As race day draws ever closer, I have started focusing more on the run work and trying to make my legs stronger. My Color Manila Glitter Run experience showed me that I have the aerobic engine and can sustain a pace for an hour. For the next few weeks I will need to keep putting kilometers in these legs. As I told a friend, “I don’t want to hurt on race day.”
Long runs are important, but I never seem to be able to stay on a treadmill longer than an hour. That’s why I’ve decided that while my weekday runs will still be done on treadmills, I need to make time on the weekend for runs outdoors.
I did my first one on Saturday and did pretty well, although I miscalculated and ran out of water so I had to go back to my car to top up. It was nice to see a few familiar faces on the road, and runners greeting one another with a wave, a nod, or a smile. Although I was smashed at the end of it all, I know it was a good kind of tired — the kind I can use as a building block for my endurance.
(I completely neglected riding my bike last week.

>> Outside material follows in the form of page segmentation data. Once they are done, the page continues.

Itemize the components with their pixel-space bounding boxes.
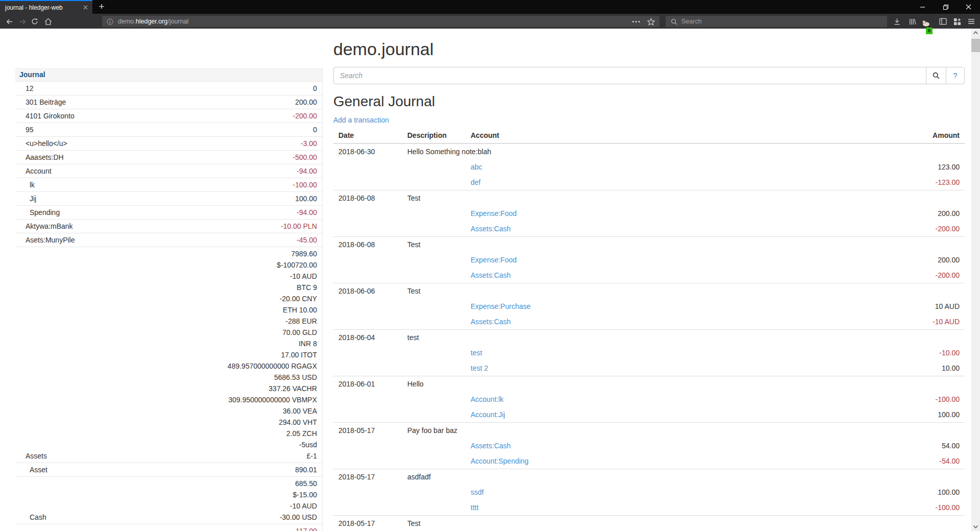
home-icon[interactable]	[42, 15, 54, 28]
transaction-description: Pay foo bar baz	[402, 423, 792, 439]
posting-account-link[interactable]: test	[471, 349, 482, 357]
account-link[interactable]: 4101 Girokonto	[26, 112, 75, 120]
account-link[interactable]: lk	[30, 181, 35, 189]
account-balance: -94.00	[141, 165, 317, 177]
url-path: /journal	[167, 18, 188, 25]
posting-indent-cell	[333, 268, 465, 283]
account-row: <u>hello</u>-3.00	[15, 137, 323, 151]
sidebar-header-amount-cell	[136, 68, 322, 82]
posting-account-link[interactable]: Assets:Cash	[471, 442, 511, 450]
reload-icon[interactable]	[29, 15, 41, 28]
posting-account-link[interactable]: Assets:Cash	[471, 225, 511, 233]
transaction-row: 2018-06-04test	[333, 330, 965, 346]
account-balance: -20.00 CNY	[141, 293, 317, 304]
posting-account-link[interactable]: test 2	[471, 364, 488, 372]
account-balance: 7989.60	[141, 248, 317, 259]
account-balance: 890.01	[141, 464, 317, 475]
account-link[interactable]: Cash	[30, 513, 46, 521]
account-balance-cell: 890.01	[136, 463, 322, 477]
posting-account-link[interactable]: Account:lk	[471, 395, 504, 403]
transaction-row: 2018-05-17Test	[333, 516, 965, 531]
journal-search-form: ?	[333, 67, 965, 84]
posting-account-link[interactable]: Assets:Cash	[471, 318, 511, 326]
account-link[interactable]: Asets:MunyPile	[26, 236, 75, 244]
posting-account-link[interactable]: tttt	[471, 503, 479, 512]
account-link[interactable]: 95	[26, 126, 34, 134]
posting-account-link[interactable]: Expense:Purchase	[471, 302, 531, 310]
account-link[interactable]: Account	[26, 167, 52, 175]
posting-row: Expense:Food200.00	[333, 206, 965, 221]
journal-search-button[interactable]	[926, 67, 946, 84]
account-link[interactable]: Asset	[30, 466, 47, 474]
new-tab-button[interactable]: +	[94, 0, 109, 14]
posting-account-link[interactable]: abc	[471, 163, 482, 171]
account-balance-cell: 7989.60$-100720.00-10 AUDBTC 9-20.00 CNY…	[136, 247, 322, 463]
sidebar-accounts-table: Journal 120301 Beiträge200.004101 Giroko…	[15, 68, 323, 531]
browser-search-field[interactable]: Search	[666, 16, 887, 27]
account-balance-cell: 0	[136, 123, 322, 137]
window-controls	[911, 0, 980, 14]
posting-account-link[interactable]: Assets:Cash	[471, 271, 511, 279]
download-icon[interactable]	[891, 16, 902, 27]
library-icon[interactable]	[906, 16, 918, 27]
extension-duck-icon[interactable]	[920, 17, 932, 29]
page-scrollbar[interactable]	[971, 29, 980, 531]
posting-account-link[interactable]: Expense:Food	[471, 256, 517, 264]
close-window-button[interactable]	[957, 0, 980, 14]
posting-account-link[interactable]: def	[471, 178, 480, 186]
account-link[interactable]: Aaasets:DH	[26, 153, 64, 161]
minimize-button[interactable]	[911, 0, 934, 14]
account-link[interactable]: Spending	[30, 208, 60, 216]
scroll-down-arrow-icon[interactable]	[971, 523, 980, 531]
page-actions-icon[interactable]: •••	[632, 18, 641, 25]
transaction-description: Test	[402, 516, 792, 531]
browser-tab[interactable]: journal - hledger-web	[0, 0, 92, 14]
account-row: Aaasets:DH-500.00	[15, 151, 323, 164]
posting-amount: 10.00	[792, 360, 965, 376]
posting-account-cell: Assets:Cash	[465, 268, 792, 283]
url-bar[interactable]: demo.hledger.org/journal •••	[102, 16, 659, 27]
account-link[interactable]: 301 Beiträge	[26, 98, 66, 106]
tab-close-icon[interactable]	[80, 3, 90, 13]
column-header-amount: Amount	[792, 128, 965, 143]
posting-account-link[interactable]: Account:Jij	[471, 411, 505, 419]
account-link[interactable]: Aktywa:mBank	[26, 222, 73, 230]
account-link[interactable]: 12	[26, 84, 34, 92]
posting-account-cell: Expense:Purchase	[465, 299, 792, 314]
account-name-cell: 4101 Girokonto	[15, 109, 136, 123]
posting-account-cell: Expense:Food	[465, 206, 792, 221]
scrollbar-thumb[interactable]	[971, 39, 980, 52]
url-prefix: demo.	[118, 18, 136, 25]
posting-account-cell: def	[465, 175, 792, 190]
account-balance: $-15.00	[141, 489, 317, 500]
add-transaction-link[interactable]: Add a transaction	[333, 116, 389, 124]
account-balance: ETH 10.00	[141, 304, 317, 316]
posting-row: Account:Spending-54.00	[333, 453, 965, 469]
account-balance-cell: -200.00	[136, 109, 322, 123]
account-link[interactable]: Jij	[30, 195, 36, 203]
account-name-cell: 12	[15, 82, 136, 95]
back-icon[interactable]	[3, 15, 15, 28]
account-balance: -500.00	[141, 152, 317, 163]
journal-search-input[interactable]	[333, 67, 926, 84]
account-balance: -10.00 PLN	[141, 221, 317, 232]
posting-account-link[interactable]: Expense:Food	[471, 209, 517, 218]
account-link[interactable]: <u>hello</u>	[26, 139, 67, 148]
sidebar-toggle-icon[interactable]	[937, 16, 948, 27]
account-balance: 2.05 ZCH	[141, 428, 317, 439]
posting-row: Account:lk-100.00	[333, 392, 965, 407]
journal-table: Date Description Account Amount 2018-06-…	[333, 128, 965, 531]
menu-hamburger-icon[interactable]	[966, 16, 977, 27]
scroll-up-arrow-icon[interactable]	[971, 29, 980, 37]
posting-account-cell: Expense:Food	[465, 252, 792, 268]
posting-account-link[interactable]: Account:Spending	[471, 457, 529, 465]
site-info-icon[interactable]	[107, 18, 113, 25]
restore-button[interactable]	[934, 0, 957, 14]
bookmark-star-icon[interactable]	[647, 18, 655, 26]
posting-account-link[interactable]: ssdf	[471, 488, 484, 496]
forward-icon[interactable]	[16, 15, 29, 28]
search-help-button[interactable]: ?	[946, 67, 965, 84]
account-link[interactable]: Assets	[26, 452, 47, 460]
apps-grid-plus-icon[interactable]	[951, 16, 963, 27]
journal-link[interactable]: Journal	[19, 70, 45, 79]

I keep swimming to keep my core strong and so that my upper body gets a workout!)
Meanwhile in other news, the weight on my scale has plateaued between 129 pounds and 132 pounds for the past four weeks (the difference is water weight). It’s high time I took a closer look at how much I eat and when I eat.

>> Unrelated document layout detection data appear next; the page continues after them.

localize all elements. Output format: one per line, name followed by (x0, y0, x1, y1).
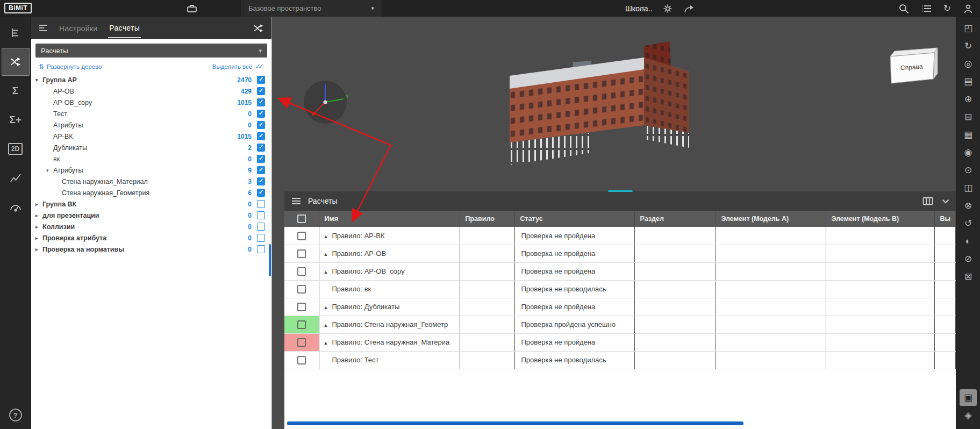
clip-icon[interactable]: ⊟ (960, 109, 977, 125)
sync-icon[interactable]: ↻ (943, 4, 951, 13)
collapse-row-icon[interactable]: ▲ (324, 323, 332, 328)
collapse-row-icon[interactable]: ▲ (324, 269, 332, 275)
collapse-row-icon[interactable]: ▲ (324, 340, 332, 346)
tree-item[interactable]: Группа ВК 0 (31, 198, 271, 210)
tree-item[interactable]: АР-ОВ_copy 1015 (31, 97, 271, 108)
user-icon[interactable] (963, 3, 974, 14)
row-checkbox[interactable] (297, 267, 306, 276)
show-icon[interactable]: ◐ (960, 233, 977, 249)
briefcase-icon[interactable] (185, 2, 198, 15)
tree-item[interactable]: Атрибуты 9 (31, 165, 271, 176)
col-output[interactable]: Вы (934, 211, 956, 227)
row-checkbox[interactable] (297, 320, 306, 329)
tree-item-checkbox[interactable] (257, 132, 265, 140)
row-checkbox[interactable] (297, 356, 306, 364)
row-checkbox[interactable] (297, 285, 306, 294)
navigation-cube[interactable]: Справа (881, 45, 941, 90)
tree-item-checkbox[interactable] (257, 166, 265, 174)
tree-item[interactable]: вк 0 (31, 153, 271, 165)
tab-settings[interactable]: Настройки (58, 18, 98, 38)
tree-item-checkbox[interactable] (257, 200, 265, 208)
tree-item[interactable]: для презентации 0 (31, 210, 271, 221)
tree-item-checkbox[interactable] (257, 87, 265, 95)
header-checkbox[interactable] (297, 215, 306, 223)
tree-caret-icon[interactable] (35, 247, 42, 252)
grid-icon[interactable]: ▦ (960, 126, 977, 143)
tree-caret-icon[interactable] (35, 202, 42, 207)
panel-scrollbar[interactable] (269, 244, 271, 276)
focus-icon[interactable]: ◎ (960, 55, 977, 72)
tree-item[interactable]: Стена наружная_Геометрия 6 (31, 187, 271, 198)
tree-item[interactable]: АР-ОВ 429 (31, 85, 271, 97)
tree-item-checkbox[interactable] (257, 144, 265, 152)
help-button[interactable]: ? (9, 409, 22, 421)
tree-item[interactable]: АР-ВК 1015 (31, 131, 271, 142)
col-status[interactable]: Статус (514, 211, 634, 227)
table-row[interactable]: ▲Правило: АР-ВК Проверка не пройдена (284, 227, 956, 245)
tree-item[interactable]: Коллизии 0 (31, 221, 271, 232)
row-checkbox[interactable] (297, 232, 306, 240)
col-name[interactable]: Имя (319, 211, 460, 227)
collapse-panel-icon[interactable] (942, 199, 949, 204)
collapse-row-icon[interactable]: ▲ (324, 252, 332, 257)
tree-caret-icon[interactable] (35, 224, 42, 230)
select-all-checkbox-header[interactable] (284, 211, 319, 227)
shuffle-icon[interactable] (252, 23, 265, 33)
tree-item-checkbox[interactable] (257, 223, 265, 231)
tree-item-checkbox[interactable] (257, 234, 265, 242)
compare-shuffle-icon[interactable] (2, 48, 30, 76)
tree-item-checkbox[interactable] (257, 155, 265, 163)
collapse-row-icon[interactable]: ▲ (324, 234, 332, 239)
tree-item[interactable]: Дубликаты 2 (31, 142, 271, 153)
expand-tree-link[interactable]: ⇅ Развернуть дерево (39, 63, 102, 70)
tree-item[interactable]: Проверка атрибута 0 (31, 232, 271, 244)
calculations-section-header[interactable]: Расчеты ▾ (35, 44, 267, 58)
cut-icon[interactable]: ⊗ (960, 197, 977, 214)
pin-icon[interactable]: ⊙ (960, 162, 977, 178)
tree-item-checkbox[interactable] (257, 121, 265, 129)
tree-caret-icon[interactable] (46, 168, 53, 173)
tree-item[interactable]: Атрибуты 0 (31, 119, 271, 131)
tree-item[interactable]: Группа АР 2470 (31, 74, 271, 85)
tree-item[interactable]: Стена наружная_Материал 3 (31, 176, 271, 187)
tree-item-checkbox[interactable] (257, 177, 265, 185)
table-row[interactable]: ▲Правило: Стена наружная_Материа Проверк… (284, 333, 956, 351)
building-model[interactable] (509, 37, 707, 182)
axis-gizmo[interactable]: Y (301, 78, 349, 126)
tree-item-checkbox[interactable] (257, 189, 265, 197)
tab-calculations[interactable]: Расчеты (108, 18, 141, 38)
tree-item-checkbox[interactable] (257, 211, 265, 219)
paint-tool-icon[interactable]: ▣ (960, 389, 977, 406)
chart-icon[interactable] (2, 164, 30, 192)
layers-icon[interactable]: ▤ (960, 73, 977, 90)
section-icon[interactable]: ◫ (960, 180, 977, 196)
table-row[interactable]: ▲Правило: Тест Проверка не проводилась (284, 351, 956, 369)
tree-caret-icon[interactable] (35, 235, 42, 241)
tree-item[interactable]: Проверка на нормативы 0 (31, 244, 271, 255)
col-section[interactable]: Раздел (634, 211, 716, 227)
compass-icon[interactable]: ◈ (960, 407, 977, 424)
tree-item-checkbox[interactable] (257, 245, 265, 253)
share-icon[interactable] (683, 4, 694, 13)
collapse-row-icon[interactable]: ▲ (324, 305, 332, 310)
tree-caret-icon[interactable] (35, 213, 42, 218)
model-structure-icon[interactable] (2, 19, 30, 47)
tree-item-checkbox[interactable] (257, 98, 265, 106)
tree-item-checkbox[interactable] (257, 76, 265, 84)
panel-resize-handle[interactable] (608, 190, 633, 192)
col-element-a[interactable]: Элемент (Модель А) (716, 211, 826, 227)
select-all-link[interactable]: Выделить всё ✓✓ (212, 62, 264, 70)
table-row[interactable]: ▲Правило: Стена наружная_Геометр Проверк… (284, 316, 956, 333)
2d-view-icon[interactable]: 2D (2, 135, 30, 163)
row-checkbox[interactable] (297, 338, 306, 347)
screenshot-icon[interactable]: ◰ (960, 20, 977, 37)
hamburger-icon[interactable] (291, 197, 302, 205)
col-rule[interactable]: Правило (460, 211, 514, 227)
search-icon[interactable] (898, 3, 909, 14)
menu-list-icon[interactable] (921, 4, 932, 13)
magnet-icon[interactable]: ⊕ (960, 91, 977, 108)
tree-item[interactable]: Тест 0 (31, 108, 271, 119)
row-checkbox[interactable] (297, 303, 306, 311)
gauge-icon[interactable] (2, 193, 30, 221)
collapse-tree-icon[interactable] (38, 23, 48, 33)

I’ll take the infographic above from Manulife MOVE as a starting point in my nutrition. It’s not just about percentages, but also timing. I find that when I consume my carbs before a training session I feel a lot better and can push harder. Higher protein content in the post-workout meal then helps with recovery.

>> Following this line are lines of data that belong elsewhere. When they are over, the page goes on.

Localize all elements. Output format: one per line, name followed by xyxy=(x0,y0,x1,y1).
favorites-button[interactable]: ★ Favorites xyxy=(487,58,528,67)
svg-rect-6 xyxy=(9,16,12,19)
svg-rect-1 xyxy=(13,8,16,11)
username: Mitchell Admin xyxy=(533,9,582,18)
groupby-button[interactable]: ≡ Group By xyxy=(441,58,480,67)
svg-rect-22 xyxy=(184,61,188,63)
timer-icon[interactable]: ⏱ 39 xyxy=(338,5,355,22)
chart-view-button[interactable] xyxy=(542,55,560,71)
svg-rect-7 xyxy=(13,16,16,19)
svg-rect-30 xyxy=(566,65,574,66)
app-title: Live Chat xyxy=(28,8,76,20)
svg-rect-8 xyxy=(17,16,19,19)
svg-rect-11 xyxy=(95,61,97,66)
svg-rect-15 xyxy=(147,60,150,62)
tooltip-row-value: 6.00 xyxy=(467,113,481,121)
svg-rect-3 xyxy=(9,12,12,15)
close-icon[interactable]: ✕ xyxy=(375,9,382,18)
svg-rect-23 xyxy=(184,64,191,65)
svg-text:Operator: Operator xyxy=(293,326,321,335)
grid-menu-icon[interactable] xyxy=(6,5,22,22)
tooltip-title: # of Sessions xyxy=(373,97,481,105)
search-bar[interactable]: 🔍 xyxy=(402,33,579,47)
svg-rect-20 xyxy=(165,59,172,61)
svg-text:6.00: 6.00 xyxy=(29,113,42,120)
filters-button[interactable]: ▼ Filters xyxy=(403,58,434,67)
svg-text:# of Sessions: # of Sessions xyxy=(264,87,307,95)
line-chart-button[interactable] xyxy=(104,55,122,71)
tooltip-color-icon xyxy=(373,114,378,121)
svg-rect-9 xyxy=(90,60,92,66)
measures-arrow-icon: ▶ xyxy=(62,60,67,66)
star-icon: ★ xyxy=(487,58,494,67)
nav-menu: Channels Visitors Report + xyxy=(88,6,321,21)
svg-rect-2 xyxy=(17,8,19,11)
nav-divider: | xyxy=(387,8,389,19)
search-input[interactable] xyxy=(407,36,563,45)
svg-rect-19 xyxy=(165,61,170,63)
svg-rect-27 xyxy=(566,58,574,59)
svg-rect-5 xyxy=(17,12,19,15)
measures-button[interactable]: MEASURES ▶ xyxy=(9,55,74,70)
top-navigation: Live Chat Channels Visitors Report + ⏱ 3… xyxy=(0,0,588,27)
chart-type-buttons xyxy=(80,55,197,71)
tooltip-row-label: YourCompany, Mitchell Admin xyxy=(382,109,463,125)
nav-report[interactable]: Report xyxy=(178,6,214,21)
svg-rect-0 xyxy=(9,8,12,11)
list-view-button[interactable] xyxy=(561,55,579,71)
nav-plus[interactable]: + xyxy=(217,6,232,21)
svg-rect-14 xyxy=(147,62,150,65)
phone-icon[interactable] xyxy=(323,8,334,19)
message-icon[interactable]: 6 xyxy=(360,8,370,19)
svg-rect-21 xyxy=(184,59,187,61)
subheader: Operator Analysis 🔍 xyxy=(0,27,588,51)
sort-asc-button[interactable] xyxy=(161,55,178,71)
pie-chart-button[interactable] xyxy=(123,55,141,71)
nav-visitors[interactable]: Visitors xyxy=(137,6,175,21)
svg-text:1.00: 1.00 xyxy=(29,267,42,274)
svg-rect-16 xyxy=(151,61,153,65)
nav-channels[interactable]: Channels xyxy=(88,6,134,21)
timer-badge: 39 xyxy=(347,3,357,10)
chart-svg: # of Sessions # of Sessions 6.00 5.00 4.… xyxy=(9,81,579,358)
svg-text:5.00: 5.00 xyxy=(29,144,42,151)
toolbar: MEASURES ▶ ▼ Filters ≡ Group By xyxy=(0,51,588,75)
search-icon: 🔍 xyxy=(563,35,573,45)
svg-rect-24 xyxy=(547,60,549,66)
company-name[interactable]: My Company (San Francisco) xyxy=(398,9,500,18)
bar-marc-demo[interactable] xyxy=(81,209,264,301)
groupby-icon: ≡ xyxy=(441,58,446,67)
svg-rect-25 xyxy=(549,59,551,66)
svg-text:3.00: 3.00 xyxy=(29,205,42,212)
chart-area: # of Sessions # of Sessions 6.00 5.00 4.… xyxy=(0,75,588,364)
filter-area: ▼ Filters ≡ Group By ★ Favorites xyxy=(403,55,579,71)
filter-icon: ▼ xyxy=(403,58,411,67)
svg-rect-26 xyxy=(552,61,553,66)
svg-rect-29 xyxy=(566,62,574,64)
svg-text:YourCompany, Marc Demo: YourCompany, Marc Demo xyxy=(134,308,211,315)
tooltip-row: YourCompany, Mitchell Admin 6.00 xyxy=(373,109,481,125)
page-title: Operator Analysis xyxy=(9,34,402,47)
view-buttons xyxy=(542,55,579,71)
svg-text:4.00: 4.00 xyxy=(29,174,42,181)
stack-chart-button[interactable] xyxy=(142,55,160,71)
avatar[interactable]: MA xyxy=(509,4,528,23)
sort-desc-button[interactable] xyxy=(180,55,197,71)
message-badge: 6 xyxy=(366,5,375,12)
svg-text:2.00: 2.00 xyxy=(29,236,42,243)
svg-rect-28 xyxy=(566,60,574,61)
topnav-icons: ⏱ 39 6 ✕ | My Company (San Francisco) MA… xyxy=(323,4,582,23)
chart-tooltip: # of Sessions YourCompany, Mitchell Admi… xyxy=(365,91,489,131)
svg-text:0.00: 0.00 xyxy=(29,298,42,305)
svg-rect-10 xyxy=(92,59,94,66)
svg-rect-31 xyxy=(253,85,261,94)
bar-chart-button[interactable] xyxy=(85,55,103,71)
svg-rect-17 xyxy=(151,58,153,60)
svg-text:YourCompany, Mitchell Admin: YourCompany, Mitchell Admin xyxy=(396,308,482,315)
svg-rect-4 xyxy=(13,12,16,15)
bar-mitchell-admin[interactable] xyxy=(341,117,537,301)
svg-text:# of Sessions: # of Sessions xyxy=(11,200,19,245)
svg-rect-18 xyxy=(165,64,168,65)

Coming from being overweight I know my metabolism is actually on the low end of normal for my size and body type, so it means I am more prone to storing excess calorie consumption as fat. I also eat a lot of my calories at night, instead of before training sessions when my body actually needs the energy. Yikes. So I will be keeping a closer eye on my nutrition in the next four weeks, eating mindfully for fueling and recovery.